La ripresa dei locali italiani dopo
la crisi dovuta alla pandemia ruota attorno alla birra. Che sia
chiara (56,2%) o artigianale (45,3%), la birra la fa da padrona
nel futuro dell'Ho.Re.Ca. Mentre il vino (bianco e rosso)
finisce al terzo posto (43,8%), cocktail e spirits al quarto
(42,7%), lo spumante al quinto (19,8%). E un ruolo sempre
crescente c'è per le birre low-alcohol e analcoliche (10,4%).

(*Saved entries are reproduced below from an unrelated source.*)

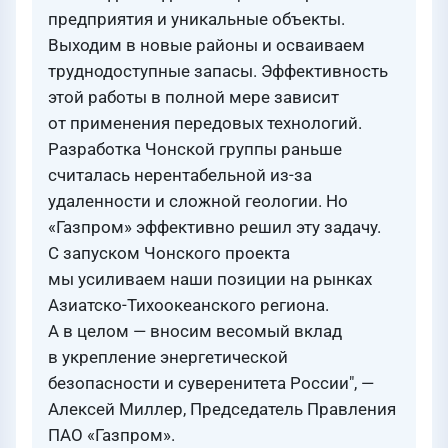
предприятия и уникальные объекты.
Выходим в новые районы и осваиваем
труднодоступные запасы. Эффективность
этой работы в полной мере зависит
от применения передовых технологий.
Разработка Чонской группы раньше
считалась нерентабельной из-за
удаленности и сложной геологии. Но
«Газпром» эффективно решил эту задачу.
С запуском Чонского проекта
мы усиливаем наши позиции на рынках
Азиатско-Тихоокеанского региона.
А в целом — вносим весомый вклад
в укрепление энергетической
безопасности и суверенитета России", —
Алексей Миллер, Председатель Правления
ПАО «Газпром».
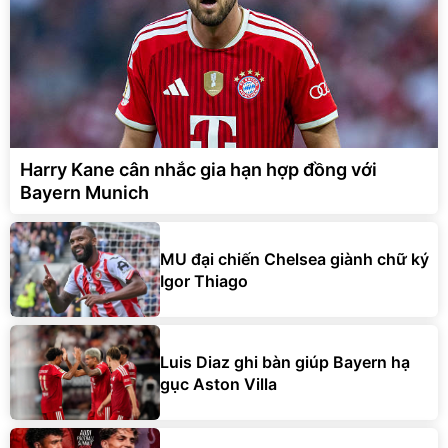
Harry Kane cân nhắc gia hạn hợp đồng với
Bayern Munich
MU đại chiến Chelsea giành chữ ký
Igor Thiago
Luis Diaz ghi bàn giúp Bayern hạ
gục Aston Villa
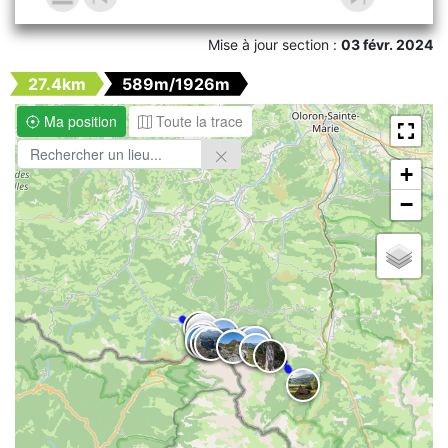
Mise à jour section :
03 févr. 2024
27.4km
589m/1926m
Ma position
Toute la trace
+
−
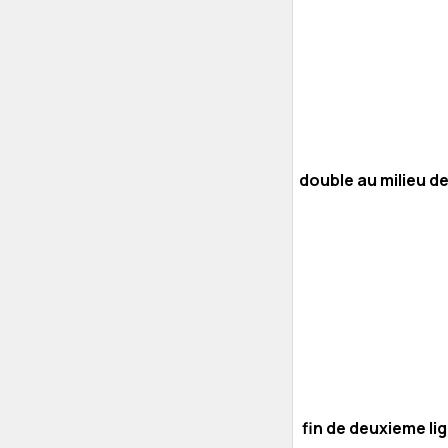
double au milieu de
fin de deuxieme lig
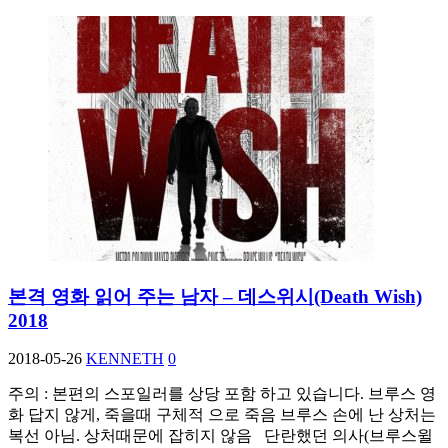
본격 영화 읽어 주는 남자 – 데스위시(Death Wish)
2018
2018-05-26
KENNETH
0
주의 : 본편의 스포일러를 상당 포함 하고 있습니다. 브루스 영
화 답지 않게, 죽을때 구체적 으로 죽음 브루스 손에 난 상처는
복선 아님. 상처때문에 잡히지 않음 단란했던 의사(브루스윌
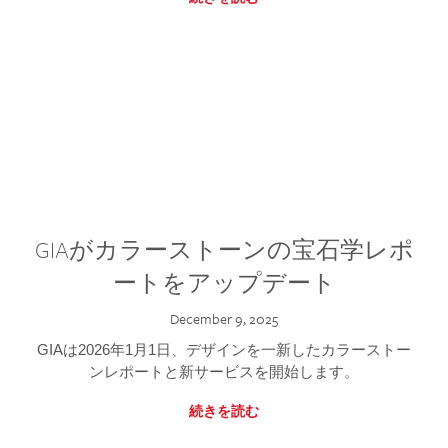
GIAがカラーストーンの宝石学レポ
ートをアップデート
December 9, 2025
GIAは2026年1月1日、デザインを一新したカラーストー
ンレポートと新サービスを開始します。
続きを読む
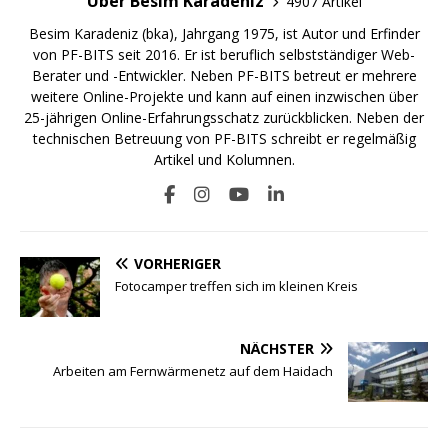
Über Besim Karadeniz
4907 Artikel
Besim Karadeniz (bka), Jahrgang 1975, ist Autor und Erfinder
von PF-BITS seit 2016. Er ist beruflich selbstständiger Web-
Berater und -Entwickler. Neben PF-BITS betreut er mehrere
weitere Online-Projekte und kann auf einen inzwischen über
25-jährigen Online-Erfahrungsschatz zurückblicken. Neben der
technischen Betreuung von PF-BITS schreibt er regelmäßig
Artikel und Kolumnen.
VORHERIGER
Fotocamper treffen sich im kleinen Kreis
NÄCHSTER
Arbeiten am Fernwärmenetz auf dem Haidach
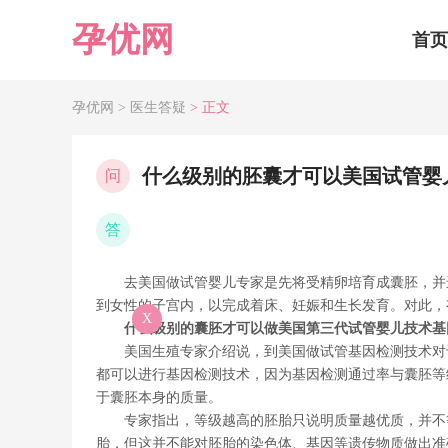
孕优网
首页
孕优网 >
医生答疑
> 正文
什么级别的胚囊才可以美国试管婴
问
答
去美国做试管婴儿专家是先将受精卵培育成囊胚，并进
到女性的子宫内，以完成着床、妊娠和生长发育。对此，
X
什么级别的囊胚才可以做美国第三代试管婴儿技术基
美国生殖专家介绍说，到美国做试管基因检测技术对于
都可以进行基因检测技术，因为基因检测通过率与囊胚等
于囊胚本身的质量。
专家指出，等级越高的胚胎只说明质量越优质，并不等
胎，但这并不能对胚胎的染色体、基因等遗传物质做出准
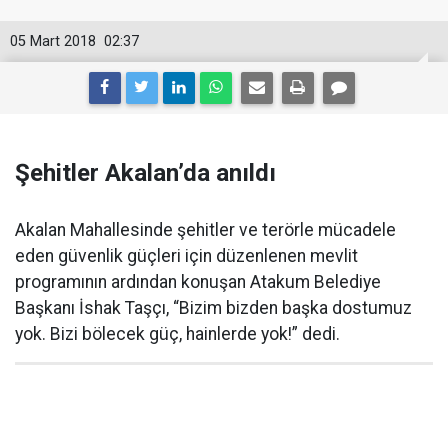
05 Mart 2018
02:37
Şehitler Akalan’da anıldı
Akalan Mahallesinde şehitler ve terörle mücadele
eden güvenlik güçleri için düzenlenen mevlit
programının ardından konuşan Atakum Belediye
Başkanı İshak Taşçı, “Bizim bizden başka dostumuz
yok. Bizi bölecek güç, hainlerde yok!” dedi.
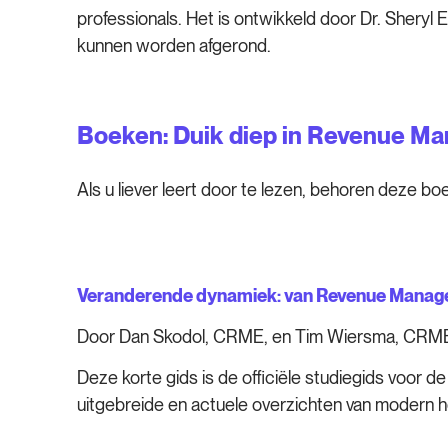
professionals. Het is ontwikkeld door Dr. Sheryl
kunnen worden afgerond.
Boeken: Duik diep in Revenue 
Als u liever leert door te lezen, behoren deze 
Veranderende dynamiek: van Revenue Manage
Door Dan Skodol, CRME, en Tim Wiersma, CRM
Deze korte gids is de officiële studiegids voo
uitgebreide en actuele overzichten van modern h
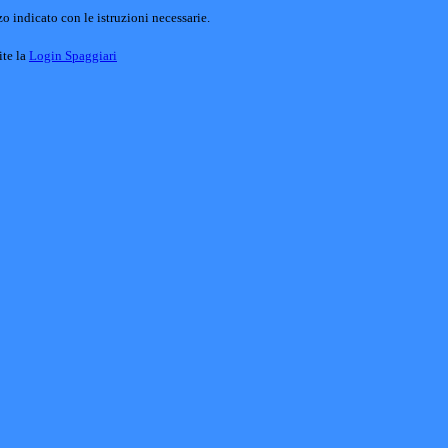
o indicato con le istruzioni necessarie.
ite la
Login Spaggiari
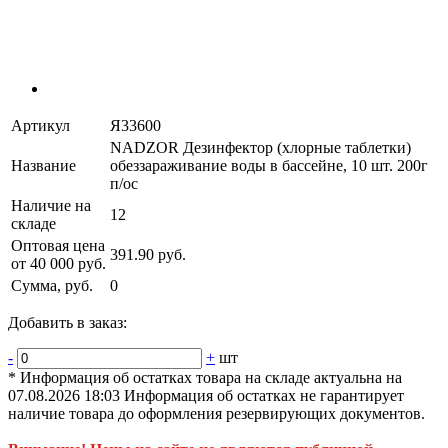
Артикул
Я33600
NADZOR Дезинфектор (хлорные таблетки)
Название
обеззараживание воды в бассейне, 10 шт. 200г
п/ос
Наличие на
12
складе
Оптовая цена
391.90 руб.
от 40 000 руб.
Сумма, руб.
0
Добавить в заказ:
-
+
шт
* Информация об остатках товара на складе актуальна на
07.08.2026 18:03 Информация об остатках не гарантирует
наличие товара до оформления резервирующих документов.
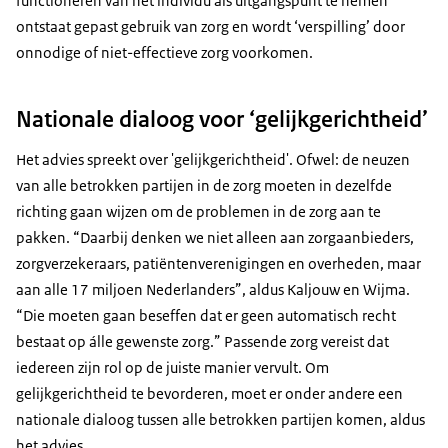
functioneren van het individu als uitgangspunt te nemen
ontstaat gepast gebruik van zorg en wordt ‘verspilling’ door
onnodige of niet-effectieve zorg voorkomen.
Nationale dialoog voor ‘gelijkgerichtheid’
Het advies spreekt over 'gelijkgerichtheid'. Ofwel: de neuzen
van alle betrokken partijen in de zorg moeten in dezelfde
richting gaan wijzen om de problemen in de zorg aan te
pakken. “Daarbij denken we niet alleen aan zorgaanbieders,
zorgverzekeraars, patiëntenverenigingen en overheden, maar
aan alle 17 miljoen Nederlanders”, aldus Kaljouw en Wijma.
“Die moeten gaan beseffen dat er geen automatisch recht
bestaat op álle gewenste zorg.” Passende zorg vereist dat
iedereen zijn rol op de juiste manier vervult. Om
gelijkgerichtheid te bevorderen, moet er onder andere een
nationale dialoog tussen alle betrokken partijen komen, aldus
het advies.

Lo rileva uno studio commissionato dall'Osservatorio Birra
all'Istituto Piepoli, che ha intervistato 200 gestori e
proprietari di ristoranti, pizzerie, bar, pub, hotel e locali
sondando attese e investimenti di un settore che conta oltre 300
mila pubblici esercizi. Lo studio, realizzato in collaborazione
con Partesa, la più grande azienda di distribuzione
food&beverage in Italia, mostra quanto il Covid abbia lasciato
il segno sul fuori casa.
Negli ultimi due anni, la metà dei locali (53,1%) ha avuto un
calo di fatturato e uno su cinque (22,9%) è stato costretto a
ridurre il personale. Il 60,4% dei locali, dopo la pandemia, ha
cambiato profondamente il business, rivedendo prezzi e offerta
(34,4%), aprendosi al delivery e all'asporto (21,9%),
immaginando menù con meno portate (19,8%) e ampliando le fasce
orarie di apertura, per intercettare nuove occasioni di consumo
(16,1%). Ma per andare avanti occorre investire: il 58,3% dei
locali, nonostante le difficoltà, sta facendo investimenti, in
media entro i 20 mila euro, per adeguarsi alle nuove esigenze.
Il settore che riparte ricomincerà a essere rilevante per i
giovani, come luogo di lavoro e destinazione professionale. Per
il 44% delle aziende ci sono già oggi richieste per i giovani.